2025/08/24
もう5年ほど前になるでしょうか。VintageのCarharttの初期の筆記体タグを見つめながら、「Cathartt」って読めるよな…とずっと企んでいました。でもどうせ作るなら、絶対にハート型のチェンジボタンが作れることが大前提。何件もボタン工場に断られる中、最終的に有名なボタンコレクターの方に相談した結果、ついにハート型のチェンジボタンが形になり、Cathartt Chore JKとして今に至ります。
そんな中、ハート型のボタンはチェンジだけでなく打ち込み型でも存在することを後に知りました。今回は、1930年代のCarhartt単色タグのペインターパンツのヴィンテージを参考に制作。通称「Mule Ear Pockets」と呼ばれる、ラバの耳を模したポケット。VintageではCarharttだけでなく、LeeやHeadlightでも見かけるデザインです。
前ポケットがフラップ付きの開閉式なので、ペインターパンツの中でもこのスタイルが一番ハート型のボタンを引き立たせるのではないかと思ったことがきっかけです。もちろん機能的でもあります。別布のチノ素材の部分は補強布としての役割もあり、道具や釘を頻繁に出し入れしても破れにくくする意味があったのかもしれません。

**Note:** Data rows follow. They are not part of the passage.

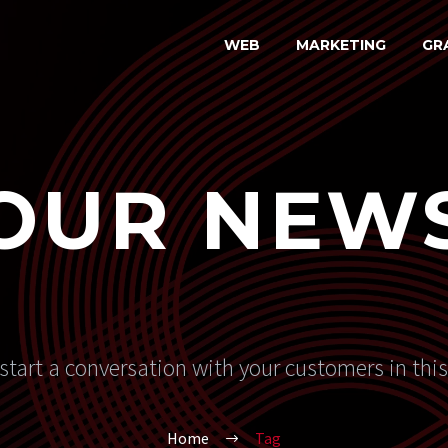
WEB
MARKETING
GR
OUR NEW
start a conversation with your customers in thi
Home
Tag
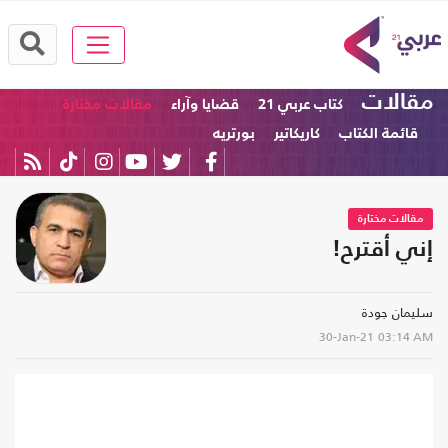
مقالات
كتاب عربي 21
قضايا وآراء
مقالات مختارة
قائمة الكتاب
كاريكاتير
بورتريه
مقالات مختارة
إني أقترح!
سليمان جودة
30-Jan-21
03:14 AM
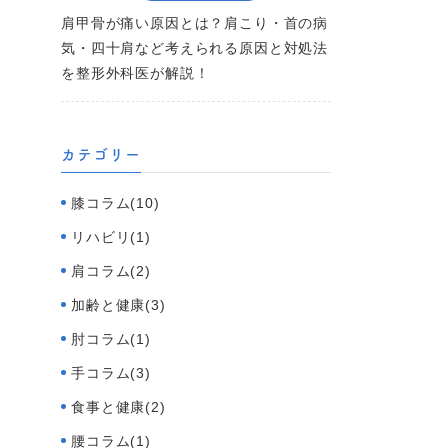
肩甲骨が痛い原因とは？肩こり・首の病
気・四十肩など考えられる原因と対処法
を整形外科医が解説！
カテゴリー
膝コラム(10)
リハビリ(1)
肩コラム(2)
加齢と健康(3)
肘コラム(1)
手コラム(3)
食事と健康(2)
腰コラム(1)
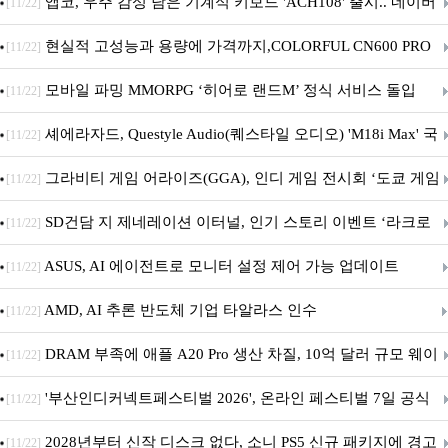
니터·스마트 펫 침대 기부
앱코, 우주 감성 담은 기계식 키보드 'ACH108' 출시.. 네이버
[11/22]
브랜드데이 기획전 진행
현실적 고성능과 용량에 가격까지,COLORFUL CN600 PRO
[11/22]
M.2 NVMe 디앤디컴 1TB
모바일 파밍 MMORPG ‘히어로 랜드M’ 정식 서비스 돌입
[11/22]
셰에라자드, Questyle Audio(퀘스타일 오디오) 'M18i Max' 국
[11/22]
내 정식 출시
그라비티 게임 어라이즈(GGA), 인디 게임 전시회 ‘도쿄 게임
[11/22]
던전 13’ 참가!
SD건담 지 제네레이션 이터널, 인기 스토리 이벤트 ‘라크로
[11/22]
아의 용사’ 재개최 및 풍성한 기념 이벤트 실시!
ASUS, AI 에이전트로 모니터 설정 제어 가능 업데이트
[11/22]
AMD, AI 추론 반도체 기업 타알라스 인수
[11/22]
DRAM 부족에 애플 A20 Pro 생산 차질, 10억 달러 규모 웨이
[11/22]
퍼 대기
'부산인디커넥트페스티벌 2026', 온라인 페스티벌 7일 공식
[11/22]
개막... 22일간 진행
2028년부터 신작 디스크 없다, 소니 PS5 신규 패키지에 경고
[11/22]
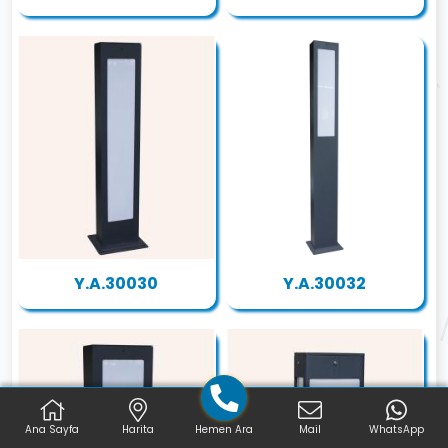
Y.A.30030
Y.A.30032
Ana Sayfa
Harita
Hemen Ara
Mail
WhatsApp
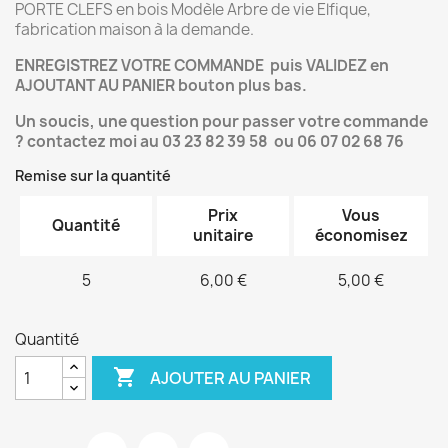
PORTE CLEFS en bois Modèle Arbre de vie Elfique,
fabrication maison à la demande.
ENREGISTREZ VOTRE COMMANDE puis VALIDEZ en
AJOUTANT AU PANIER bouton plus bas.
Un soucis, une question pour passer votre commande
? contactez moi au 03 23 82 39 58 ou 06 07 02 68 76
Remise sur la quantité
Prix
Vous
Quantité
unitaire
économisez
5
6,00 €
5,00 €
Quantité

AJOUTER AU PANIER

さらに、フラップという“蓋”の意味もあり、物の落下防止や引っ掛かりを避ける意図もあったのだと思います。こうしたワークウェアの機能美が、現在ではデザインとして昇華されるのが魅力ですよね。
いつもGジャンやジーンズのセットアップは必ず作るのに、カバーオールだけはジャケット単体で作ることが多かったのですが、今回はCatharttシリーズ。Cathartt JKと同じ生地でセットになりますので、ぜひスーツ感覚での着用も試していただけたらと思います。